The first battle sequence foretells the poor action choreography – the same audience-insulting lazy incompetent nonsense with hundreds of cuts obscuring any real flow of action (the real cutting warrior here is the editor, not the on-field soldiers). Fail-grade action choreography infects and brings down the entire picture – a very costly mistake for a ‘period action drama’. Except for ‘Dil Se’ where he had action director Allan Amin’s expertise, action has not been Ratnam’s forte and he has not realized this even after decades. See the war action sequences in Sergei Bodrov’s ‘Mongol’ for a decent example, the fight inside the police station in ‘Captain Prabhakaran’ and atop the terrace in ‘Vinnaithaandi Varuvaayaa’ for unique Tamil examples, and the Game of Thrones’ ‘Battle Of The Bastards’ for a great example. Action choreography is dead serious business but is ignored by too many cineastes, and a blind spot for one reviewer too many who think thespian aspects are all there is to cinema.   

Even in drama, Ratnam is inconsistent here. The first half picks up some steam, but for much of its prolonged 167 runtime, the group rivalry, intrigues and ambushes are mediocre. See the progression, creativity and daring from scene to scene, from start to end, in a film like ‘Aayirathil Oruvan’ and you will know what is juice, pulp, glee and rapture in story-telling. Very few such bangs, swirls and cascades ensue in PS I’s mostly starched folds.

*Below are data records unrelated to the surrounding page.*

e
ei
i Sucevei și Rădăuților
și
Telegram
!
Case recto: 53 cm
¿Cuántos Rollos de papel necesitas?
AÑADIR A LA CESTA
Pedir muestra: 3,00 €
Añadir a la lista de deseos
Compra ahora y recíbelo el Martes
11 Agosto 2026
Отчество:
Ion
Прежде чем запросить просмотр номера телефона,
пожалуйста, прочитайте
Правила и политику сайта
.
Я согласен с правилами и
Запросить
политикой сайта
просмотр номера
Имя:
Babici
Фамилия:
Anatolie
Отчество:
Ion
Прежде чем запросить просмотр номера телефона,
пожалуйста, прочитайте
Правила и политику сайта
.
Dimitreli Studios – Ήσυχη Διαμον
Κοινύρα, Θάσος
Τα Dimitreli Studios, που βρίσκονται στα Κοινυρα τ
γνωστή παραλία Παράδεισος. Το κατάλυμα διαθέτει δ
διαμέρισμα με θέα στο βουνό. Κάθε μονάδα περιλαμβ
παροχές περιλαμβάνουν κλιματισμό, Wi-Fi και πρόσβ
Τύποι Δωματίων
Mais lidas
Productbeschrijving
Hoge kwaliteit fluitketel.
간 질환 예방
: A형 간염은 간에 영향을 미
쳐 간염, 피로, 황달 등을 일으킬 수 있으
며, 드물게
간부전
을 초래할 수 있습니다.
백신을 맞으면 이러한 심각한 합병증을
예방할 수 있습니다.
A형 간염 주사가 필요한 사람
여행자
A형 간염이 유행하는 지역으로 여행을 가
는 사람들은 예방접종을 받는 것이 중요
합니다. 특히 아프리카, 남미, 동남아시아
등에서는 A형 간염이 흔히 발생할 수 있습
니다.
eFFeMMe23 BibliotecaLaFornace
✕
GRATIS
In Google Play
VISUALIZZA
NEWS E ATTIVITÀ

People scheme against each other, there are raids and killings, and discussions but the sharp edge is missing from the sword.

Sets are lavish – you can see where the money has gone, and there are some creative touches like a stalactite-studded vast arena in Lanka where Buddhists hold court. But finer period details of day-to-day life are sadly missing. In one of the movie’s promotional events, the actor and star Vikram holds forth on how the Brihadishwara temple’s towering ‘Gopuram’ was constructed circa 1000 AD without modern techniques and without cement. Hopefully we can see some snatches of this virtuosity of yore in Part 2.

The might of the Cholas has not inspired the great A. R Rahman to give music for the ages. One can’t put all the blame on him – the film does not have enough depth and chutzpah to inspire great music. And thirty years in the industry are taking their toll even on this maestro amongst maestros. Background music is forgettable. Both Ponni Nadhi and Chola Chola songs have potential, and the Rahman of ten years ago, with a stronger narration prodding him, might have brought down the roof down instead of just rattling the timbers. But ‘Alaikadal’ – the lilting, enchanting singer is Antara Nandy, not Shreya Ghoshal – makes up somewhat, a fine Chola sherry in a slender snifter. Still expecting Ratnam fireworks in this day and age ? Grab your favourite drink and relax by the fireside and stay home – everything eventually comes on streaming these days.